Wayland, dconf and XDG_RUNTIME_DIR

It was previously agreed to that snappy should set XDG_RUNTIME_DIR to /run/user/`id -u`/snap.$SNAP_NAME and create the directory[1][2]. Today, snappy sets XDG_RUNTIME_DIR but does not yet create the directory (the directory seems to be created by gtk3 apps at least).

Wayland puts its socket into XDG_RUNTIME_DIR, but the server uses XDG_RUNTIME_DIR=/run/user/`id -u` so the socket is in /run/user/`id -u`/wayland-0. Clients start and are unable to connect because /run/user/`id -u`/snap.$SNAP_NAME/wayland-0 doesn’t exist and they fallback to mir and X.

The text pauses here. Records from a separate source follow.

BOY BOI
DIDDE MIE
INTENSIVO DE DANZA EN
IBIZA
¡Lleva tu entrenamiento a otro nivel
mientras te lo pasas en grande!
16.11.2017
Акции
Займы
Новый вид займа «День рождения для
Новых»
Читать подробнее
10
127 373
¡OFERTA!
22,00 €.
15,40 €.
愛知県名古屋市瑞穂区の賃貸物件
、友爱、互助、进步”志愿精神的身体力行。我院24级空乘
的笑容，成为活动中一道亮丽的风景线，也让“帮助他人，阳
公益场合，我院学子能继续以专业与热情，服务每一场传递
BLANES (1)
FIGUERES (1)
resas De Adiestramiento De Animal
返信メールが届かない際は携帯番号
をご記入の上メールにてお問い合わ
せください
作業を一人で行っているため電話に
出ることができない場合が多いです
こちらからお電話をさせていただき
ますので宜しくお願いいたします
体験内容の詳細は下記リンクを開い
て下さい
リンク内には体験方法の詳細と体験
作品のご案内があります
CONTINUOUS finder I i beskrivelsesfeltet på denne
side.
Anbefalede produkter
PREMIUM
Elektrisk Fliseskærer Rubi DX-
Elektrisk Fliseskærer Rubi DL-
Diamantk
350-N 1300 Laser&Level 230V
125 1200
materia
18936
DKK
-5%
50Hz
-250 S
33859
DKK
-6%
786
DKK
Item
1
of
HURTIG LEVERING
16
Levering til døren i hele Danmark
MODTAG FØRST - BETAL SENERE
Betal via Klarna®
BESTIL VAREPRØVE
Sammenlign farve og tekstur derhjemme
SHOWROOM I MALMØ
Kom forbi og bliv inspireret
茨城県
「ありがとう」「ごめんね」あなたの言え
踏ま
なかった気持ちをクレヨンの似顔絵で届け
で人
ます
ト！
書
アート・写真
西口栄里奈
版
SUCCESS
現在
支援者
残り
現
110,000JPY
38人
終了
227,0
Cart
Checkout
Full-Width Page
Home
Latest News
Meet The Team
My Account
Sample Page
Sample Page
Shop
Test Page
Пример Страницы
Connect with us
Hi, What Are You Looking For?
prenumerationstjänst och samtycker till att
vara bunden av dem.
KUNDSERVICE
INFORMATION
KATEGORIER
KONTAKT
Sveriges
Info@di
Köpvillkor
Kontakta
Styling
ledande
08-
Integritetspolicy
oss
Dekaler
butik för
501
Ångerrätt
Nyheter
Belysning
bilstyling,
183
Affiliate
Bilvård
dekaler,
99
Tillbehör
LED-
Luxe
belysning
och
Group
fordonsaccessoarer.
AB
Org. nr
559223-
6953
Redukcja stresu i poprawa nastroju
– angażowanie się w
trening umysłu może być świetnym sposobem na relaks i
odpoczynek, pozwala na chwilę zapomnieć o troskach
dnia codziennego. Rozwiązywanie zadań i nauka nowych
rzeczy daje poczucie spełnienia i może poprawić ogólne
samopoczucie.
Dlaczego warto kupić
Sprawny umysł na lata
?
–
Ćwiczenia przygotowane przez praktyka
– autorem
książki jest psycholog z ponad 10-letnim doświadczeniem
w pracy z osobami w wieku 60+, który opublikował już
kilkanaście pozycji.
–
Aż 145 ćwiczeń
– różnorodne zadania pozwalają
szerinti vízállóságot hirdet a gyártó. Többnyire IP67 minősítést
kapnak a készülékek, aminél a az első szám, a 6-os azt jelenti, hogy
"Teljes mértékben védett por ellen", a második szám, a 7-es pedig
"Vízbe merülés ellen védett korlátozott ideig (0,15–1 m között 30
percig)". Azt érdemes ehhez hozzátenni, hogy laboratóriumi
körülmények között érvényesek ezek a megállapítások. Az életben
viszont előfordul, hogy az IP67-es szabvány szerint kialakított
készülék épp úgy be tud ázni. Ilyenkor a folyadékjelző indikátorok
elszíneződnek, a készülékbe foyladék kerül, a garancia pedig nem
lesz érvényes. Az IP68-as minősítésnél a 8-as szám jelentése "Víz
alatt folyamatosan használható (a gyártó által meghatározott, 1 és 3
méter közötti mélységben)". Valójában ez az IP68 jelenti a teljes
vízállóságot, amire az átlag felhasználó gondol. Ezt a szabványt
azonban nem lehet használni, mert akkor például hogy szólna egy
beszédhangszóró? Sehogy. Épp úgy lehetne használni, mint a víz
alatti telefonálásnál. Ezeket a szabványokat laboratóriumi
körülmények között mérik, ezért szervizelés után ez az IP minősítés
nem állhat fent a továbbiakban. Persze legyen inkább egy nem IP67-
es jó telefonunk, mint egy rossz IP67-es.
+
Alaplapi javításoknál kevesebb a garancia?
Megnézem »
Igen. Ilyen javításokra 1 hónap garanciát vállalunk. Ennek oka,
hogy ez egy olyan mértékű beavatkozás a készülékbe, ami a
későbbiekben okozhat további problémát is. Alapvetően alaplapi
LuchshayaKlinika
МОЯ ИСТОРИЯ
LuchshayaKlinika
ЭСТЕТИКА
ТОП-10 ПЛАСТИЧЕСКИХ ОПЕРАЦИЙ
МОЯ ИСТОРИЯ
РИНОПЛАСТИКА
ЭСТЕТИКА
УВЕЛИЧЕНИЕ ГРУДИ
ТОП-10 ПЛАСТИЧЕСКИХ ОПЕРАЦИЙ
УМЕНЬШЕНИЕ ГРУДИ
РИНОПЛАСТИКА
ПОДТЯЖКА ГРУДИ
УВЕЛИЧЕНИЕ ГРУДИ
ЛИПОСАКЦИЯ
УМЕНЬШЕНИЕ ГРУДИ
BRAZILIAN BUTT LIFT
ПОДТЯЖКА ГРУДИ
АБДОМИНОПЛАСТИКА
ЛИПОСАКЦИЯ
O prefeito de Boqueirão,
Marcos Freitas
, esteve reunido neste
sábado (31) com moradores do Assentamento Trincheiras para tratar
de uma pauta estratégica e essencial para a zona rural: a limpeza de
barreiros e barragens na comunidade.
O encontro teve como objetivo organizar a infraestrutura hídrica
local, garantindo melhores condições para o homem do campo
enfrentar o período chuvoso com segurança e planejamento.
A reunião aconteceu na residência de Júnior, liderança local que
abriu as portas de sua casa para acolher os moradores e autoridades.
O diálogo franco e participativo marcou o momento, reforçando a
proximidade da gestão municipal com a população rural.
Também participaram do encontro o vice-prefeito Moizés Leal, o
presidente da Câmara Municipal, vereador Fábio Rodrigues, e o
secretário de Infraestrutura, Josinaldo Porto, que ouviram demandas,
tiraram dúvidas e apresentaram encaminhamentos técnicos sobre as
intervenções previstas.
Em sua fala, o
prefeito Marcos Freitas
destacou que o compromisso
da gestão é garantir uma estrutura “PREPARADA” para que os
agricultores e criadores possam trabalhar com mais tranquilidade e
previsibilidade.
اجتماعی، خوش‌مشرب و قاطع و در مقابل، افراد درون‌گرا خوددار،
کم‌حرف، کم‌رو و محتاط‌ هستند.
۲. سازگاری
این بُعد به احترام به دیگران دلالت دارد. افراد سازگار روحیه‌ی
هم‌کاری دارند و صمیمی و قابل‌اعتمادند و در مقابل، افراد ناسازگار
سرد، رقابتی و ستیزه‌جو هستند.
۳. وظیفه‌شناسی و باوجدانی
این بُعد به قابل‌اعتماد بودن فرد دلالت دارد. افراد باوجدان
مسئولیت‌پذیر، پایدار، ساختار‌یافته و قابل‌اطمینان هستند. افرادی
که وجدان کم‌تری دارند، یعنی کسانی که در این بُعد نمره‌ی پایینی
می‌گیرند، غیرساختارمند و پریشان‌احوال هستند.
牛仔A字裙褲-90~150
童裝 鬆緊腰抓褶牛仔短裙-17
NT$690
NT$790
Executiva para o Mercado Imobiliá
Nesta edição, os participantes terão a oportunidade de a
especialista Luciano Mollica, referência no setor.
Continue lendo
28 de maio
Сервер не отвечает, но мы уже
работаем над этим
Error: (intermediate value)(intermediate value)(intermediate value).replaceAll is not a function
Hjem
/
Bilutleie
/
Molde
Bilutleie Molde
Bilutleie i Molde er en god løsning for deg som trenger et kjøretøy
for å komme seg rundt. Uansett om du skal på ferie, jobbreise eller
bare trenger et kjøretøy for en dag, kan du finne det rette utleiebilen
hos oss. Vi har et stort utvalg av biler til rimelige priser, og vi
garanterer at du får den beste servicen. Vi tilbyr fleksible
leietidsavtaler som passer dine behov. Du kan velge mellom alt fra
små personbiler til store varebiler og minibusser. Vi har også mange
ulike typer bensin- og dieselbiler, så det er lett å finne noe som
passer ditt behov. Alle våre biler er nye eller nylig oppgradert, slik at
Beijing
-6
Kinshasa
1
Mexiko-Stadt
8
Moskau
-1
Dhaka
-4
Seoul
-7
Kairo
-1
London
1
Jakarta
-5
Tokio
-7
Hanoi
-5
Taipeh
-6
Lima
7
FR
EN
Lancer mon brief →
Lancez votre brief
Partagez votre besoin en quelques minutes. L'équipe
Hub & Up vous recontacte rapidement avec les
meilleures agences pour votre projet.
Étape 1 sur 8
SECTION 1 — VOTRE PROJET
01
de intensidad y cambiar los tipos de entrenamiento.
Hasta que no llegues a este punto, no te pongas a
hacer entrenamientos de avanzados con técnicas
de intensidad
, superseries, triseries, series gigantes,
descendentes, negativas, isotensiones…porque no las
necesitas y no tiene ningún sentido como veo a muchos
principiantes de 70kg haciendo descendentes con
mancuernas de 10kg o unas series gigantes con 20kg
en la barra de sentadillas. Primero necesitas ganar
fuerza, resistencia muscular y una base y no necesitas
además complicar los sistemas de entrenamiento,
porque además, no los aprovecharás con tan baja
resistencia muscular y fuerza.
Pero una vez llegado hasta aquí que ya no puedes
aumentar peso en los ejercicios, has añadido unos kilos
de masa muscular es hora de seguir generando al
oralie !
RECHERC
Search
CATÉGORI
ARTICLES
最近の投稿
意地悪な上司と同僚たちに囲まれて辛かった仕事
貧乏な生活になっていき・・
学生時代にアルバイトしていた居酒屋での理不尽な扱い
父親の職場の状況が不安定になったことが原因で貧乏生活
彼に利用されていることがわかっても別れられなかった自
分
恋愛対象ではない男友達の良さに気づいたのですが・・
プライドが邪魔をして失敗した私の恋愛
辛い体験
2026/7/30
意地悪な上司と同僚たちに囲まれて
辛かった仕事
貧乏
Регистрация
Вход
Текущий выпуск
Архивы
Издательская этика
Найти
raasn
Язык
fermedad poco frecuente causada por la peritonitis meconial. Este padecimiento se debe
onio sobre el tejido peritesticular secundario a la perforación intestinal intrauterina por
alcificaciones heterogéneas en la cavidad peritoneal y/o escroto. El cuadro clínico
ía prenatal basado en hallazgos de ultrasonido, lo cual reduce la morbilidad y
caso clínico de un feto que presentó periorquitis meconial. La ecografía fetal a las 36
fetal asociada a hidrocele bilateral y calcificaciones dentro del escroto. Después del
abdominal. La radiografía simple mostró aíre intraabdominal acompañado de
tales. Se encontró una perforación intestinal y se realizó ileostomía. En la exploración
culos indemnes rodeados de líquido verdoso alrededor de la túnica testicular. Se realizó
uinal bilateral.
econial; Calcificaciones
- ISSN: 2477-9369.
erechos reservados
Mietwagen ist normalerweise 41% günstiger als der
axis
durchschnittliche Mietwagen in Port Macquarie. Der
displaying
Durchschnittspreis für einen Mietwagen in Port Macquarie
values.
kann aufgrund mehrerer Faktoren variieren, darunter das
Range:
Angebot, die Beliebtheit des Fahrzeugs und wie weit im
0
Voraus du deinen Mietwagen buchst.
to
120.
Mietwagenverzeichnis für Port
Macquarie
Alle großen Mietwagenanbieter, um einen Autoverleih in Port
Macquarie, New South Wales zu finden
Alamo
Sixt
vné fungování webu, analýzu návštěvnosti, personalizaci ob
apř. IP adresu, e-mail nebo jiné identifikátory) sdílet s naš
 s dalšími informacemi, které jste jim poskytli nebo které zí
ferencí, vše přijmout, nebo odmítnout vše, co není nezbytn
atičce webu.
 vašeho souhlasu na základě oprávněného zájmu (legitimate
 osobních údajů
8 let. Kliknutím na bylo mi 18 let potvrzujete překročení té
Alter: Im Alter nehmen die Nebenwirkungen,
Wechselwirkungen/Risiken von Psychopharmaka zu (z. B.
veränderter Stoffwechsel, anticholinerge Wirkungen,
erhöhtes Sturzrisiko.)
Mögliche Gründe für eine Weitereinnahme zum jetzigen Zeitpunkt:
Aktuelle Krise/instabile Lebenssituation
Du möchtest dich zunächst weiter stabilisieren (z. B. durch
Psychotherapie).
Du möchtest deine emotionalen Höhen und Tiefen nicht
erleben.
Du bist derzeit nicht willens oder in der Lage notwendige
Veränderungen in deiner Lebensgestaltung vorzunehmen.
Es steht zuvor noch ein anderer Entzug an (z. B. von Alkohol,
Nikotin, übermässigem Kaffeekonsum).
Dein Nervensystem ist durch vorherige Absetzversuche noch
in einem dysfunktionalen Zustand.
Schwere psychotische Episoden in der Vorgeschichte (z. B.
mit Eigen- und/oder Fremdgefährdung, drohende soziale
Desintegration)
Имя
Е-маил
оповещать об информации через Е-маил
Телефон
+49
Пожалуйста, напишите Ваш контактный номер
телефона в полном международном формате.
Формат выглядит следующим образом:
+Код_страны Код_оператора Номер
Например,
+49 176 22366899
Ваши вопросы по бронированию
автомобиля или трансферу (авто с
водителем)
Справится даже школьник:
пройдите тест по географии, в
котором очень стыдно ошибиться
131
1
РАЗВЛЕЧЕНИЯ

In retrospect, upstream GNOME feels that the current situation is not correct and that snapd should “use mount namespaces to set up a clean copy of the xdg_runtime_dir at the same path, with the subdir bindmounted through”. Eg:

  • create /run/user/`id -u` as a clean new tmpfs inside the snap and create a snap specific subdirectory (ie, snap.$SNAP_NAME)
  • share /run/user/`id -u`/snap.$SNAP_NAME, such that it is at the same location inside and outside the snap
  • bind mount /run/user/`id -u`/wayland-0 from the outside into the snap

This is possible, but means we have to allocate RAM for each tmp area and it means that the launcher needs to find wayland-0, which adds some complexity when it doesn’t exist yet, when WAYLAND_DISPLAY[4] is set to something other than ‘wayland-0’ or if there is more than one ‘wayland-N’ in the dir. Upstream gtk hackfest discussed the possibility of wayland adding per-client sockets, which is something that is being looked at with dbus.

While the details are being worked out, the gtk3 desktop part will do something along these lines:
cd $XDG_RUNTIME_DIR && test -S $XDG_RUNTIME_DIR/…/wayland-0 && ln -s $XDG_RUNTIME_DIR/…/wayland-0 .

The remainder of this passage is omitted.